Start of Data shown

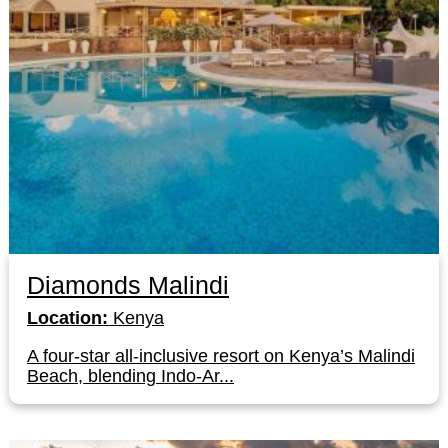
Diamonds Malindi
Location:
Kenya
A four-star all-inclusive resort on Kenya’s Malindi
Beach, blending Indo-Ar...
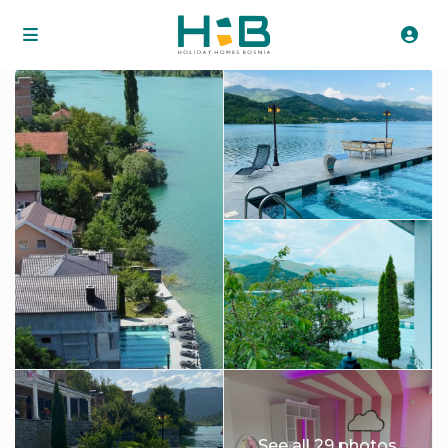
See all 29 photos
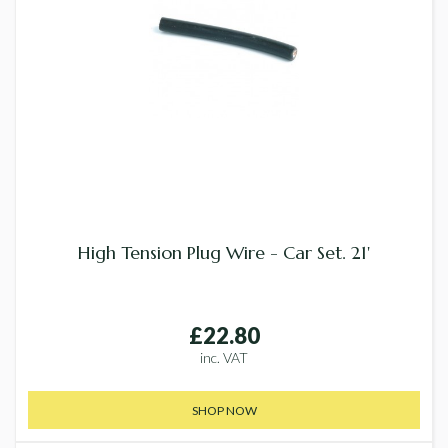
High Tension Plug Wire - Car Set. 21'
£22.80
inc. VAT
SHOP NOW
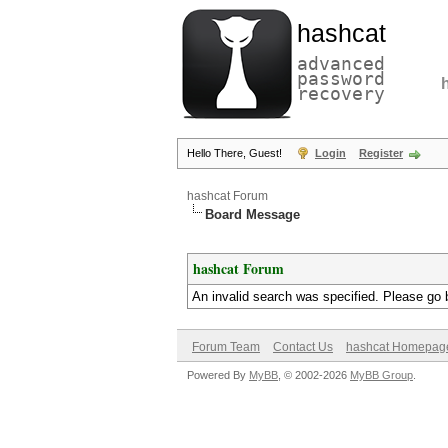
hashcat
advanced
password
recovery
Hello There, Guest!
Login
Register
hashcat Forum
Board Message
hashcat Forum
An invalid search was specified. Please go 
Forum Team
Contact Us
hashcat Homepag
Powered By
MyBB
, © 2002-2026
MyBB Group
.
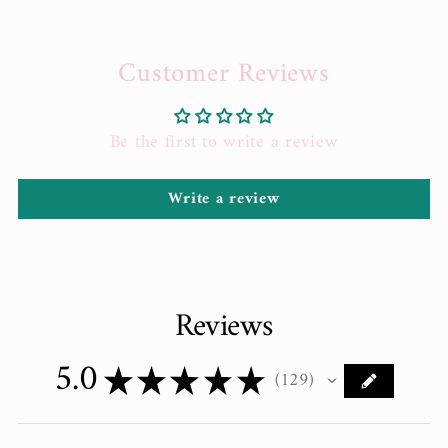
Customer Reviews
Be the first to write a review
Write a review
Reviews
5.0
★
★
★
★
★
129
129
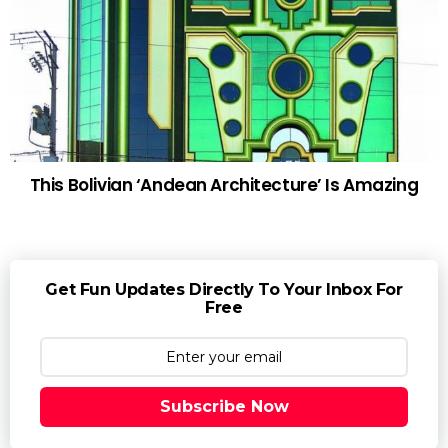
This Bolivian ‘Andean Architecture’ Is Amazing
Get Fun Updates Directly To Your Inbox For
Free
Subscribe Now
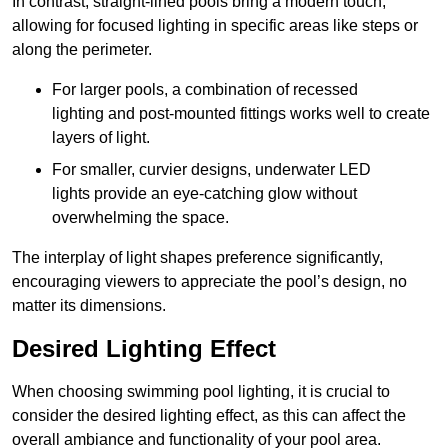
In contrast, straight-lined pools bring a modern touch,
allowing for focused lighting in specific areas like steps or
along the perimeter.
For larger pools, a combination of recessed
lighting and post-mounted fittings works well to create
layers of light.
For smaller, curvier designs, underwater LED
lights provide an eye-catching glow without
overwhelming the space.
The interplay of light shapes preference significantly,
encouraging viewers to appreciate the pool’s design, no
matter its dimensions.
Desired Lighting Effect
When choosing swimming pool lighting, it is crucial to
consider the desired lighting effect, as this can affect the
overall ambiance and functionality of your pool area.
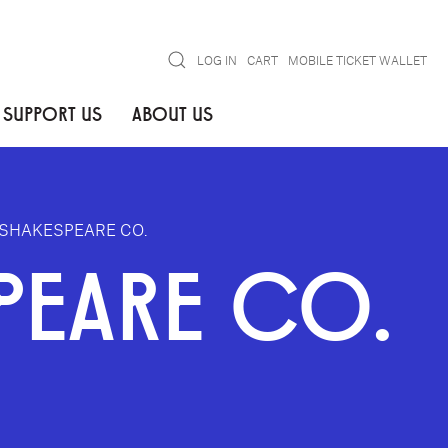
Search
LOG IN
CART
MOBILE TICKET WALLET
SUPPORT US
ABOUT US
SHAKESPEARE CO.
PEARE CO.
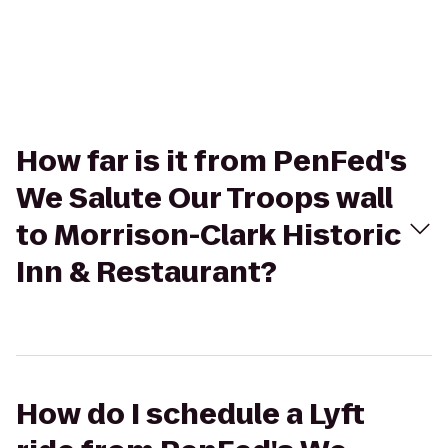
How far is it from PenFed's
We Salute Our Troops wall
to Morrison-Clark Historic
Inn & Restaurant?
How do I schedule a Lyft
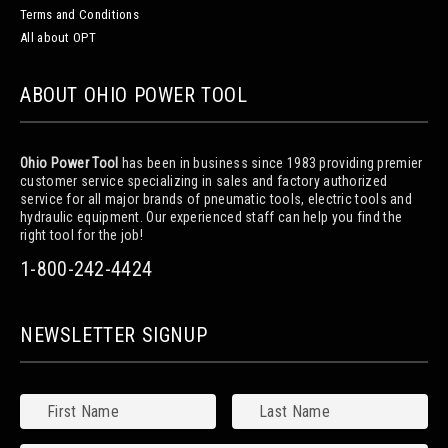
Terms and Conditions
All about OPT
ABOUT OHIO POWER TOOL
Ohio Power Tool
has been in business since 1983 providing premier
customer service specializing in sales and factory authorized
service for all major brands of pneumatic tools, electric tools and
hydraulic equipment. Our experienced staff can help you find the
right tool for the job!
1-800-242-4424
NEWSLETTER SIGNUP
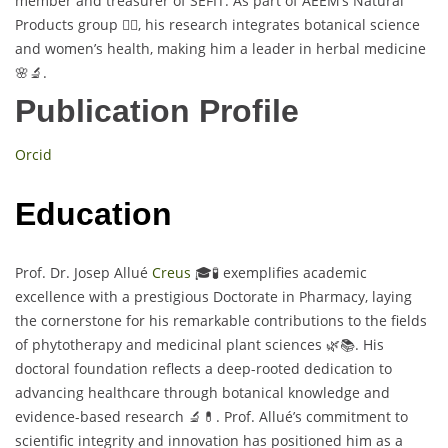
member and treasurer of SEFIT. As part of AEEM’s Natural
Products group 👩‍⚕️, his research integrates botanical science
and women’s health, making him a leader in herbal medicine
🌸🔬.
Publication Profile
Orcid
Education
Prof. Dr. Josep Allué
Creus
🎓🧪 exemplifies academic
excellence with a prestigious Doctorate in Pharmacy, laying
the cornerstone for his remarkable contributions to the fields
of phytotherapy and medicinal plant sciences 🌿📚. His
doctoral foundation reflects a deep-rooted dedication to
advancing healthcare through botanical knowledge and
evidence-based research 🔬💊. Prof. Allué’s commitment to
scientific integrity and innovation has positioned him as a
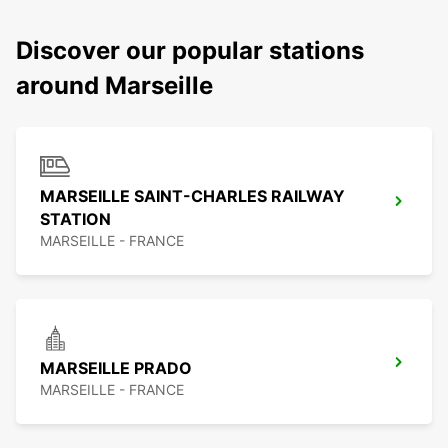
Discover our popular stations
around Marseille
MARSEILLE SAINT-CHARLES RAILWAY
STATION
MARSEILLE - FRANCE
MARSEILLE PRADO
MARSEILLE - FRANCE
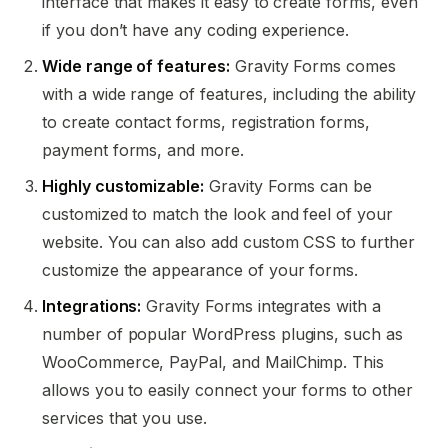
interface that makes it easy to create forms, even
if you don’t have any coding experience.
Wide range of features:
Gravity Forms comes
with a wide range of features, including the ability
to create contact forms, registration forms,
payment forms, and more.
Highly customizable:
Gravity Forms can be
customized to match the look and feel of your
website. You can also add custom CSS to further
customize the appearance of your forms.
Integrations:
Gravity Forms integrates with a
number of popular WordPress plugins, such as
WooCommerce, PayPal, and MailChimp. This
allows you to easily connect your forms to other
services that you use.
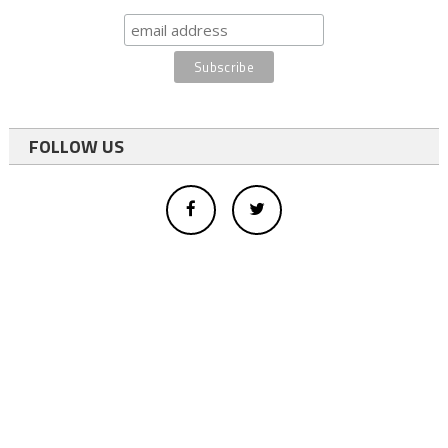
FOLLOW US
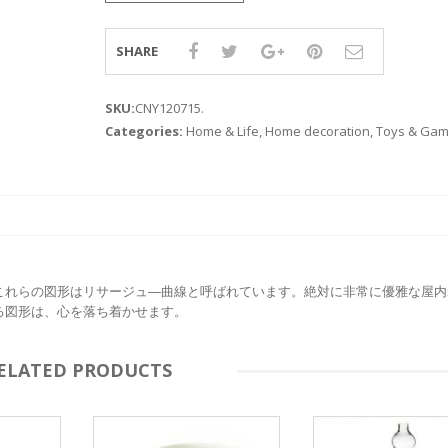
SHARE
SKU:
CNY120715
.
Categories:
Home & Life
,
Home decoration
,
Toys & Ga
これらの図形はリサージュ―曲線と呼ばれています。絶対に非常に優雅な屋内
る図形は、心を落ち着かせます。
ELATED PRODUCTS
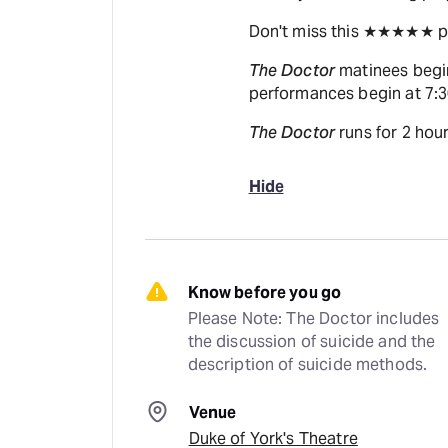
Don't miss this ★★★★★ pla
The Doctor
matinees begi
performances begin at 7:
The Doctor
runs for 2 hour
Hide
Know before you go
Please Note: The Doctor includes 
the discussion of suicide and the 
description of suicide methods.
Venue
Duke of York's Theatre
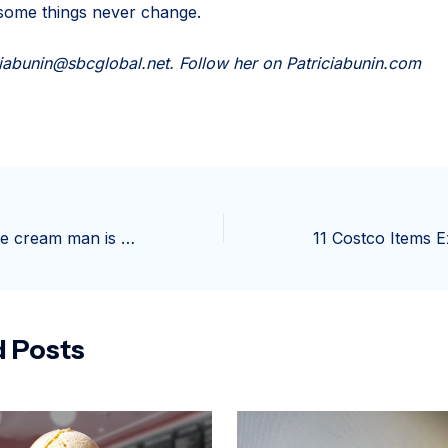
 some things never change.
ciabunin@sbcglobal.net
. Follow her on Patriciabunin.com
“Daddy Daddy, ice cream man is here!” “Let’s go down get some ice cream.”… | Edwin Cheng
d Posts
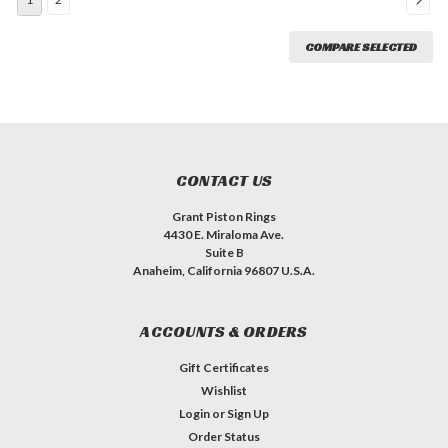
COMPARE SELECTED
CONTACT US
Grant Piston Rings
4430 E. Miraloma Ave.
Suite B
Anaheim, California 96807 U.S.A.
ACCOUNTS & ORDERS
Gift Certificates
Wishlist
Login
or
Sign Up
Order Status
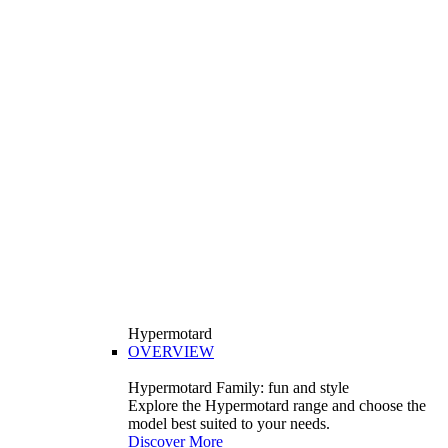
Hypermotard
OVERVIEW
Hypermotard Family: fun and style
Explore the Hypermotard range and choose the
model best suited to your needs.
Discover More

End of Data shown

— Task description —
Output the records above exactly as they are, leaving out the pictures.

— Task answer —
Diamonds Malindi
Location:
Kenya
A four-star all-inclusive resort on Kenya’s Malindi
Beach, blending Indo-Ar...
See all 29 photos
High Tension Plug Wire - Car Set. 21'
£22.80
inc. VAT
SHOP NOW
hashcat
advanced
password
recovery
Hello There, Guest!
Login
Register
hashcat Forum
Board Message
hashcat Forum
An invalid search was specified. Please go 
Forum Team
Contact Us
hashcat Homepag
Powered By
MyBB
, © 2002-2026
MyBB Group
.
Customer Reviews
Be the first to write a review
Write a review
Reviews
5.0
★
★
★
★
★
129
129
This Bolivian ‘Andean Architecture’ Is Amazing
Get Fun Updates Directly To Your Inbox For
Free
Subscribe Now
In contrast, straight-lined pools bring a modern touch,
allowing for focused lighting in specific areas like steps or
along the perimeter.
For larger pools, a combination of recessed
lighting and post-mounted fittings works well to create
layers of light.
For smaller, curvier designs, underwater LED
lights provide an eye-catching glow without
overwhelming the space.
The interplay of light shapes preference significantly,
encouraging viewers to appreciate the pool’s design, no
matter its dimensions.
Desired Lighting Effect
When choosing swimming pool lighting, it is crucial to
consider the desired lighting effect, as this can affect the
overall ambiance and functionality of your pool area.
Search
LOG IN
CART
MOBILE TICKET WALLET
SUPPORT US
ABOUT US
SHAKESPEARE CO.
PEARE CO.
How far is it from PenFed's
We Salute Our Troops wall
to Morrison-Clark Historic
Inn & Restaurant?
How do I schedule a Lyft
Terms and Conditions
All about OPT
ABOUT OHIO POWER TOOL
Ohio Power Tool
has been in business since 1983 providing premier
customer service specializing in sales and factory authorized
service for all major brands of pneumatic tools, electric tools and
hydraulic equipment. Our experienced staff can help you find the
right tool for the job!
1-800-242-4424
NEWSLETTER SIGNUP
member and treasurer of SEFIT. As part of AEEM’s Natural
Products group 👩‍⚕️, his research integrates botanical science
and women’s health, making him a leader in herbal medicine
🌸🔬.
Publication Profile
Orcid
Education
Prof. Dr. Josep Allué
Creus
🎓🧪 exemplifies academic
excellence with a prestigious Doctorate in Pharmacy, laying
the cornerstone for his remarkable contributions to the fields
of phytotherapy and medicinal plant sciences 🌿📚. His
doctoral foundation reflects a deep-rooted dedication to
advancing healthcare through botanical knowledge and
evidence-based research 🔬💊. Prof. Allué’s commitment to
scientific integrity and innovation has positioned him as a
Discover our popular stations
around Marseille
MARSEILLE SAINT-CHARLES RAILWAY
STATION
MARSEILLE - FRANCE
MARSEILLE PRADO
MARSEILLE - FRANCE
interface that makes it easy to create forms, even
if you don’t have any coding experience.
Wide range of features:
Gravity Forms comes
with a wide range of features, including the ability
to create contact forms, registration forms,
payment forms, and more.
Highly customizable:
Gravity Forms can be
customized to match the look and feel of your
website. You can also add custom CSS to further
customize the appearance of your forms.
Integrations:
Gravity Forms integrates with a
number of popular WordPress plugins, such as
WooCommerce, PayPal, and MailChimp. This
allows you to easily connect your forms to other
services that you use.
FOLLOW US
SHARE
SKU:
CNY120715
.
Categories:
Home & Life
,
Home decoration
,
Toys & Ga
これらの図形はリサージュ―曲線と呼ばれています。絶対に非常に優雅な屋内
る図形は、心を落ち着かせます。
ELATED PRODUCTS
Don't miss this ★★★★★ pla
The Doctor
matinees begi
performances begin at 7:
The Doctor
runs for 2 hour
Hide
Know before you go
Please Note: The Doctor includes 
the discussion of suicide and the 
description of suicide methods.
Venue
Duke of York's Theatre
 some things never change.
ciabunin@sbcglobal.net
. Follow her on Patriciabunin.com
“Daddy Daddy, ice cream man is here!” “Let’s go down get some ice cream.”… | Edwin Cheng
d Posts
COMPARE SELECTED
CONTACT US
Grant Piston Rings
4430 E. Miraloma Ave.
Suite B
Anaheim, California 96807 U.S.A.
ACCOUNTS & ORDERS
Gift Certificates
Wishlist
Login
or
Sign Up
Order Status
Hypermotard
OVERVIEW
Hypermotard Family: fun and style
Explore the Hypermotard range and choose the
model best suited to your needs.
Discover More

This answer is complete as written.